Like any other company worldwide, Apollo Tyres was also impacted during the lockdown. But it took some early calls of bifurcating its expenses into ‘good costs’ and ‘bad costs’. Over the last few months, the company registered highest-ever sales and now plans to invest more than ₹1,600 crore in its greenfield plant in Andhra Pradesh and maintenance activities. In an interview with BusinessLine , Onkar Kanwar, Chairman, Apollo Tyres, said the company is also looking at launching its European brand, Vredestein, in Indiasoon. Excerpts:

Has the business returned to pre-Covid levels? What are the challenges that you faced, or are still facing?

Our business has very much returned to pre-Covid levels, and in some categories, we have even registered highest-ever sales in the past few months. With increase in demand from all three market segments — replacement, original equipment manufacturers (OEMs) and exports — our manufacturing units are back to healthy utilisation levels. In terms of challenges, what we faced and overcame, was mostly on the cost front. We took an early call of bifurcating our expenses into ‘good costs’ and ‘bad costs’. We decided to do away with the bad costs as much as possible. Investments in R&D, brand building and on employees, along with their training, were classified as good costs and we continued with them. Unnecessary infrastructure, large-scale product launches and facility inaugurations and business travel was grouped into bad costs, and we avoided them to the extent possible.

How is the ban on tyre imports helping the tyre industry in India?

We have seen positive impact of the tyres being put under restrictive import category. While the imposition of anti-dumping duty on truck-bus tyres has been ongoing for few years now, the recent order, has been positive for us in the passenger car tyre category as well. We are also looking at launching our European brand, Vredestein, in India soon, especially for the high-end cars. With the government restricting the imports of tyres, we are looking at capitalising on this opportunity by bringing in the Vredestein brand.

What are the current capacity utilisation levels across your plants in India, and which product segment is having good traction?

While the plants in Kerala, where the Covid cases are significantly higher, would be at 80-85 per cent utilisation levels, others would be doing above 90 per cent. We have seen extremely good traction in the passenger car tyres, truck bus tyres and the highest in the farm tyre segment. In some of the categories, we have witnessed record sales in the replacement market few months this fiscal. There is also a strong revival in the OE segment from last quarter onwards. According to our estimates, we have gained market share in most of the product segments in India this fiscal.

While you have been witnessing double-digit growth in the replacement demand in the past few months, will this continue in the next one or two quarters as well, considering the second wave of Covid being witnessed in some States?

We have been witnessing a strong demand for our products in all categories in the last few months, with some segments recording best-ever sales in the replacement market. While the demand, across categories, has been robust in the past two quarters, and we are bullish about the demand being at similar levels in fourth quarter as well, difficult to provide an outlook beyond that, due to the uncertain environment.

Apollo Tyres has been a recent entrant into the two-wheeler tyre space. How do you evaluate the company’s performance in this segment?

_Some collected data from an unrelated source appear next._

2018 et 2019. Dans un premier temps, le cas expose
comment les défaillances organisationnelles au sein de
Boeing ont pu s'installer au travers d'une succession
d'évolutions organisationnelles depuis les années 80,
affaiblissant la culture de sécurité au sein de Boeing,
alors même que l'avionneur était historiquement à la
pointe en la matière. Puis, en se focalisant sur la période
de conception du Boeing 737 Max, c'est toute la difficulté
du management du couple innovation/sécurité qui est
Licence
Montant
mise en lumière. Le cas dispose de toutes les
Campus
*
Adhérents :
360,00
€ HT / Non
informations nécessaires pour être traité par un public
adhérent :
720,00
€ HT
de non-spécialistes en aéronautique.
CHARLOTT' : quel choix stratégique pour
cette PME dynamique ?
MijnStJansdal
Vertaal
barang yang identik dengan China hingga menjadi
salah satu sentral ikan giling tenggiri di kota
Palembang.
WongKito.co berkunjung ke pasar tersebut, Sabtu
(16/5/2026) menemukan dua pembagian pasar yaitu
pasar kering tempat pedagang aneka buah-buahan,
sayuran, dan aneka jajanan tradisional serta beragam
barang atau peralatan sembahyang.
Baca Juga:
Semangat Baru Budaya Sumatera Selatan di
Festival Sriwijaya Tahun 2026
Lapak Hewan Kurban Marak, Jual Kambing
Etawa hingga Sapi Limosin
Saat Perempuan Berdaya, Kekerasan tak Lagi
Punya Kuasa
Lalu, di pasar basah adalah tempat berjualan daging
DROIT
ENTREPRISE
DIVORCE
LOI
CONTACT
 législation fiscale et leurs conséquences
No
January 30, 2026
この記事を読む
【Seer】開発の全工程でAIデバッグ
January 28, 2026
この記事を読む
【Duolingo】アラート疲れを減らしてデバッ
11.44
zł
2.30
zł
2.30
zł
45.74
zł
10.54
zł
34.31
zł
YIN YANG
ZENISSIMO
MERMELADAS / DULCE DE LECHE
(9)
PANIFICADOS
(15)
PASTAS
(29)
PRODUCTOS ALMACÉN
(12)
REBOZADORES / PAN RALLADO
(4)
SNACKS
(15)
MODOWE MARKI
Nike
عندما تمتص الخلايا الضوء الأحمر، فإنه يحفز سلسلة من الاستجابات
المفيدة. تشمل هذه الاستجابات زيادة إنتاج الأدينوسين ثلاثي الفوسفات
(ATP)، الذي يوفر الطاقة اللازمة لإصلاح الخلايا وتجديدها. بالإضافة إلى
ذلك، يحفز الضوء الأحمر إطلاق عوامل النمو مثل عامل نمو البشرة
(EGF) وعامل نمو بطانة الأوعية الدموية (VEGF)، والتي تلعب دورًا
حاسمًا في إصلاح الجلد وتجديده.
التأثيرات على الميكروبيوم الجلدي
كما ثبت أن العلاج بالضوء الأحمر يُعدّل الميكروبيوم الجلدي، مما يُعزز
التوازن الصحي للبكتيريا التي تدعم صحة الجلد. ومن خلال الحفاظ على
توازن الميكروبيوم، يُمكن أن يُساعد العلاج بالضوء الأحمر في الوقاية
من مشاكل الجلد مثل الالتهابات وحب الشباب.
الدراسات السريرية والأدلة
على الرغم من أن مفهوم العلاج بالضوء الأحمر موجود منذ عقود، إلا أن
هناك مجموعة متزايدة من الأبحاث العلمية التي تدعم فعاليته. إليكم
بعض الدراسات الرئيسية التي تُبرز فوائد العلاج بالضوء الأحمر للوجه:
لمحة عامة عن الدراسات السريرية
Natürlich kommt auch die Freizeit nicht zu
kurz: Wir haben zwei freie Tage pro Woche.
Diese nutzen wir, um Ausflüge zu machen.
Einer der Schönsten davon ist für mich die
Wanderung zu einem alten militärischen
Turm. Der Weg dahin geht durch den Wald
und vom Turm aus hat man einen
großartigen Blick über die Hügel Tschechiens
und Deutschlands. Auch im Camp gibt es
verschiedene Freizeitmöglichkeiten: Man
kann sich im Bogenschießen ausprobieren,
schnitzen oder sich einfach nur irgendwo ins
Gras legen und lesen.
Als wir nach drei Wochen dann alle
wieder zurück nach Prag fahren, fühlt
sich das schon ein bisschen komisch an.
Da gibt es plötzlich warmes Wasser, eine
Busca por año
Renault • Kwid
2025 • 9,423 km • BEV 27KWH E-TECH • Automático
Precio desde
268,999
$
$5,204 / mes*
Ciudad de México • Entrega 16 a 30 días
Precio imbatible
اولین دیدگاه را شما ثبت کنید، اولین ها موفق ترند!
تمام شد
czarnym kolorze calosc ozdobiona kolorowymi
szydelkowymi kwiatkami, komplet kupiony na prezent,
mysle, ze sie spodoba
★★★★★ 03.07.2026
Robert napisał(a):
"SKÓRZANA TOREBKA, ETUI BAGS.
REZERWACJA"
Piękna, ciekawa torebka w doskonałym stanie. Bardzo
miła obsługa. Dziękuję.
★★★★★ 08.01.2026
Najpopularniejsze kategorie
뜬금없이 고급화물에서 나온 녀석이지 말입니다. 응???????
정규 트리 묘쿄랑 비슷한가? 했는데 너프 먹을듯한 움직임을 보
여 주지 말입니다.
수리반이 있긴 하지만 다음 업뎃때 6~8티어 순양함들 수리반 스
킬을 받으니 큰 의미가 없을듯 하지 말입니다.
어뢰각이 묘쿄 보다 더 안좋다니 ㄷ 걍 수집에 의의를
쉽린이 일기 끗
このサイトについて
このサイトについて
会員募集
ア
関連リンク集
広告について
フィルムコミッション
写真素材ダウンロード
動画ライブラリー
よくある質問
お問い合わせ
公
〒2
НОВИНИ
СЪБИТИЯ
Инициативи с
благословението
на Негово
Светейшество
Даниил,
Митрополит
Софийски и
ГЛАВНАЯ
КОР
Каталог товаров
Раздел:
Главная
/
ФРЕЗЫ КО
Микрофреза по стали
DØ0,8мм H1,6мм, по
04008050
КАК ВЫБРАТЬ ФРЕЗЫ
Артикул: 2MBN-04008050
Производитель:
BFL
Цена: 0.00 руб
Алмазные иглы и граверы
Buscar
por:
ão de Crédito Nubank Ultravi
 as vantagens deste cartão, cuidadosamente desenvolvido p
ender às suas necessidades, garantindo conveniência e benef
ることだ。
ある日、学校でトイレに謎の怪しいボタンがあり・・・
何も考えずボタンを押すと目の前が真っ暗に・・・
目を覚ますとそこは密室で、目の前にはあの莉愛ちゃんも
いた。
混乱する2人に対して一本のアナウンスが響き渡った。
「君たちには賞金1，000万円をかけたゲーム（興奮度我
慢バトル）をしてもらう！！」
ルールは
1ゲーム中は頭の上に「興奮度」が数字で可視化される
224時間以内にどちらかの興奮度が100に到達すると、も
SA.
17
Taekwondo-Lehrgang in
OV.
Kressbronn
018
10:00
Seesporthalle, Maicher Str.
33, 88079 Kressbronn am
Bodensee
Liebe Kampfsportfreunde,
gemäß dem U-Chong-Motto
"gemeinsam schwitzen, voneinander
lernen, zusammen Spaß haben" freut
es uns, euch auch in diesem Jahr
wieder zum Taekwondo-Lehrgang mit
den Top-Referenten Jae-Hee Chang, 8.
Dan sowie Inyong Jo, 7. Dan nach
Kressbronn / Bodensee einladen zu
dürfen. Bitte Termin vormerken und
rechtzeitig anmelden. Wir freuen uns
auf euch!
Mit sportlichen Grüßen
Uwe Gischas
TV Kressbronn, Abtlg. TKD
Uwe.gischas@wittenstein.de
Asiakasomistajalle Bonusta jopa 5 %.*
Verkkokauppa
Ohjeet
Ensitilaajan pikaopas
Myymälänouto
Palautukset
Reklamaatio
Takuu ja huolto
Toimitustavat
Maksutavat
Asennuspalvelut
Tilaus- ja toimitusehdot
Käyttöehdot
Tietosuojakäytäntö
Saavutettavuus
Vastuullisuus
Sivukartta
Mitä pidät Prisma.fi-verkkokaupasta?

Being a late entrant into the two-wheeler tyre space, we wanted to create an impact in the market. In under four years, we have built an entire range for Indian market, grown at a CAGR of 35 per cent, catered to market with a new last mile distributor model and built a grounds-up connect with the biking community through our multiple brand initiatives. While we are supplying to the mass market segment, our focus is clearly to have a strong foothold in the high-value, highly profitable premium motorcycle tyre market in India, with our portfolio of high-end bias and steel radial tyres for two-wheelers, which is being produced at our recently inaugurated highly advanced and futuristic facility housed within our plant in Vadodara, Gujarat.

What are your plans for the US market?

We have recently launched a comprehensive brand offering in North America, backed by a full range of Vredestein tyres explicitly designed for and developed for this market. While the focus has been on the complete line up of ultra high performance tyres for the passenger cars and SUVs, we are soon looking at entering the commercial vehicle tyre space as well.

What is your view on Govt’s scrappage policy, and how is it going to help you?

While we are waiting for the details on the policy, this could be a big demand driver for the tyre industry in the near to medium term.

What are your investment plans for the next one or two years?

Our capex for the next fiscal would be ₹1,600 crore, which would mostly be towards completion of phase-I of Andhra Pradesh greenfield facility and regular maintenance activities. Our focus now is on having a stronger balance sheet, since heavy capital allocation has already happened in the past three to four years. The strategy is to sweat our assets and get our utilisation levels to reach 90-95 per cent in all our plants. We will continue to focus on controlled capital allocation to ensure free cash flow and balance sheet leveraging at reasonable levels. This increased sweating of our existing assets and expanded capacity will ensure that we drive up our return on capital employed in the mid-term.